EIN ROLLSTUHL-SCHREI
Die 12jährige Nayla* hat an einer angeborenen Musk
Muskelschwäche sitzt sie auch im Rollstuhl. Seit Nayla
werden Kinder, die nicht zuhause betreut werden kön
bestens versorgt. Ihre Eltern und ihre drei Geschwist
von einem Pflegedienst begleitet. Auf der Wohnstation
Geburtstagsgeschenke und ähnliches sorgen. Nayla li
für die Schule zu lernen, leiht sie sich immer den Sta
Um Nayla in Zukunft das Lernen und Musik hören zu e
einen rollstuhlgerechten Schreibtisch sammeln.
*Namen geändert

________________

- [What is needed]: Copy out precisely those lines which run from the one containing "Die 12jährige Nayla*" to the end of the material.

- [Written solution]:
Die 12jährige Nayla* hat an einer angeborenen Musk
Muskelschwäche sitzt sie auch im Rollstuhl. Seit Nayla
werden Kinder, die nicht zuhause betreut werden kön
bestens versorgt. Ihre Eltern und ihre drei Geschwist
von einem Pflegedienst begleitet. Auf der Wohnstation
Geburtstagsgeschenke und ähnliches sorgen. Nayla li
für die Schule zu lernen, leiht sie sich immer den Sta
Um Nayla in Zukunft das Lernen und Musik hören zu e
einen rollstuhlgerechten Schreibtisch sammeln.
*Namen geändert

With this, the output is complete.